Mark, the mother, and took our flashlights and searched in and out of those dunes in the beach where the husband was last spotted. Half of the Hatteras Island Rescue squad went to the family's rental home and the other half of Hatteras Island's Rescue Squad met up with us on the beach. However, about an hour into the search and as soon as they arrived, we received a phone call saying the husband just walked into the front door of their rental home. Relieved he was alive and safe, we transported the mother back to the home. When we arrived the ambulance was there checking him out. As questions were being asked, we found out the husband took his daughter from her bed and left because he thought the house was caving in on them (there were people exercising on the floor above them). However, the father could not answer the question as to why he left his daughter on the beach and walked away. He was so confused and slowly began to realize that there was something wrong with him. The family was so baffled by all of this and could not explain his irrational behavior either. They kept stressing that he was not on any type of drugs and all his behavior was completely out of character and abnormal. He was transported to the hospital for further analysis.

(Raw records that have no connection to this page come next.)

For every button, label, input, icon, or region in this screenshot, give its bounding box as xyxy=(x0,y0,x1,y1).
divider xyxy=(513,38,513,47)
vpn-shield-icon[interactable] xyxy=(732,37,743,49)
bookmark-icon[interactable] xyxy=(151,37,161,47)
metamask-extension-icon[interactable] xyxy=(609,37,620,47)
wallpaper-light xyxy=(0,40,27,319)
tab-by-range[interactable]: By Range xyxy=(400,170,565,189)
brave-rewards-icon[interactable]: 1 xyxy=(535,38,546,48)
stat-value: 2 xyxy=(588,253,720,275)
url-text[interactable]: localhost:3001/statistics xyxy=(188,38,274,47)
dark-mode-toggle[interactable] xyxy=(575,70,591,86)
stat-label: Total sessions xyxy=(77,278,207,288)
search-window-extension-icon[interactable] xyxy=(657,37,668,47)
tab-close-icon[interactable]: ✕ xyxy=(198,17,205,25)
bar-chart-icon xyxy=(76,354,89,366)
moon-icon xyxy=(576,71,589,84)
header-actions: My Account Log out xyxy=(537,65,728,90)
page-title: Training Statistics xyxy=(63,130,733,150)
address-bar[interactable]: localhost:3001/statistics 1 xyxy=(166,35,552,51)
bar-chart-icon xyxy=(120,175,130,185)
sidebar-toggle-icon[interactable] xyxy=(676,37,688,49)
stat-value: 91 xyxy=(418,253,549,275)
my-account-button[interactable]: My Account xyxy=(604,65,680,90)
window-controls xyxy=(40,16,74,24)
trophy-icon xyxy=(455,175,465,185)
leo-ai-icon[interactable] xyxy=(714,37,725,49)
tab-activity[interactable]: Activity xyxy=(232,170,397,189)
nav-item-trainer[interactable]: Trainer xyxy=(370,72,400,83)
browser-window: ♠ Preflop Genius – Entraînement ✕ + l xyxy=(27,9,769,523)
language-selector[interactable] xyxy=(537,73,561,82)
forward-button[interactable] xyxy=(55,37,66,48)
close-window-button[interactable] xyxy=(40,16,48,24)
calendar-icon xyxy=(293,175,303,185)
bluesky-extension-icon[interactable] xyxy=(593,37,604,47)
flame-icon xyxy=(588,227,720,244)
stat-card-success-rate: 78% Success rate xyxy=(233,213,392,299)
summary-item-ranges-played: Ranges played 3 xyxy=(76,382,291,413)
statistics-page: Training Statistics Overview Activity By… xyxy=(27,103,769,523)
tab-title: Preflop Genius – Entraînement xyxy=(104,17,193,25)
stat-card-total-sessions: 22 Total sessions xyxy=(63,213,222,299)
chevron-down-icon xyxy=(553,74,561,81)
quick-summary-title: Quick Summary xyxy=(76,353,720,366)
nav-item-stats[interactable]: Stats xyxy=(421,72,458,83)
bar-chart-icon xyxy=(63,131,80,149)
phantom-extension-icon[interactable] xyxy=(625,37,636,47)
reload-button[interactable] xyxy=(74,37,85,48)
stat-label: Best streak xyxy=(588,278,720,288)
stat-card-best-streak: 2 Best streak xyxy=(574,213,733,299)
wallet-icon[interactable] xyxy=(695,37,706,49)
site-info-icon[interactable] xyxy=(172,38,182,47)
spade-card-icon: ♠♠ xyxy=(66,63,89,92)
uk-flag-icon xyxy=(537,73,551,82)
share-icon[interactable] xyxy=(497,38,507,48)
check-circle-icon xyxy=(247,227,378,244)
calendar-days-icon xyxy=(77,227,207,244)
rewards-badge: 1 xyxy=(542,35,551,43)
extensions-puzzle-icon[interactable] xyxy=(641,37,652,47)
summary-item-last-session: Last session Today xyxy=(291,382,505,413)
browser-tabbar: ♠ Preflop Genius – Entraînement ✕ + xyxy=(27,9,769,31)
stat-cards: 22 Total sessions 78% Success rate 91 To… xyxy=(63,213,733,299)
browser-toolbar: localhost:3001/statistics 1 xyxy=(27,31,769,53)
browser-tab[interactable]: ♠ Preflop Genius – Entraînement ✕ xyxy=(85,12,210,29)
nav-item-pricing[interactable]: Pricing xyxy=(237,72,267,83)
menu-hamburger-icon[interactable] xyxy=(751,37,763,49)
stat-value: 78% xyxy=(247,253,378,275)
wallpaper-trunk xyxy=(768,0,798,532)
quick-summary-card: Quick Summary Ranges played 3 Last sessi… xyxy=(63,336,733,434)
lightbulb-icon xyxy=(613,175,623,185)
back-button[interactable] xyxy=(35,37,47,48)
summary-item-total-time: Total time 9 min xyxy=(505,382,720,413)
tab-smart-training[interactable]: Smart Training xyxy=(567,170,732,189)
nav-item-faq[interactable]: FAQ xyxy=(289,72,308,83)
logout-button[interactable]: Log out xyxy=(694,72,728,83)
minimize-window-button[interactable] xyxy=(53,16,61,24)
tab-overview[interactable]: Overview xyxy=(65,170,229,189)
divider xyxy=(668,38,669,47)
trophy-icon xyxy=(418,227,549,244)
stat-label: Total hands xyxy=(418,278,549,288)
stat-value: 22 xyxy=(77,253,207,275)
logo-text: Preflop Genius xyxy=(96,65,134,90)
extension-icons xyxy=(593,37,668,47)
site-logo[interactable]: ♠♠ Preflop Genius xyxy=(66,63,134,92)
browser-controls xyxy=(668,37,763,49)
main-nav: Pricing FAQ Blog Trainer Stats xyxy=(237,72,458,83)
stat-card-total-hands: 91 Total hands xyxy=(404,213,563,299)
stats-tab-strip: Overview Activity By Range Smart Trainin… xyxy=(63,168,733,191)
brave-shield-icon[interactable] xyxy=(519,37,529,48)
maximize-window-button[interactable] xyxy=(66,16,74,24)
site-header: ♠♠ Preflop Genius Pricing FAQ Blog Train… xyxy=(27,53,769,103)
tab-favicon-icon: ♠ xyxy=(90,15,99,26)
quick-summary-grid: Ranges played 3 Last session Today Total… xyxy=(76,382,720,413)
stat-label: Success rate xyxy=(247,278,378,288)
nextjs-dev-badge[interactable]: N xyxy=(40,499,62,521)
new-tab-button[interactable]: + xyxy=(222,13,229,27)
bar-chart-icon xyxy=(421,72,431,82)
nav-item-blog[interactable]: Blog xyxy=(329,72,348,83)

Dispatch Call: Trauma Victim
Monday, Mark and I were patrolling when a call came over for a trauma victim at Avon Pier. We ran code down the road and got on the beach at Avon Pier. As soon as we arrived we saw a 15 year old boy laying still on the beach. The boy was hit in his head by his boogie board when a wave crashed. The power of the wave caused the boogie board to knock him unconscious. He was pulled out of the water by his friends and guardians at the time. The Hatteras Island Rescue squad and their ambulance arrived on scene, checked the boy's vitals and other symptoms, then transported him to the hospital for further analysis because his head injury was severe.
Dispatch Call: Medical in the Cape Hatteras Lighthouse
Literally as soon as we finished with the trauma victim and before we even got back into our vehicles from the incident, we were called for a medical in the Cape Hatteras Lighthouse about 10 minutes down the road. the whole crew at the Avon Pier incident drove down to now answer this call. There was a young boy at the fourth landing inside the lighthouse who was dizzy, lightheaded, woozy, and displaying further signs of distress. An interp ranger helped him sit down and called in the medical. The boy was putt on the oxygen tank and assisted out of the lighthouse on a stokes basket. He was such a strong little trooper. He was transported with his parents' to the hospital for further analysis.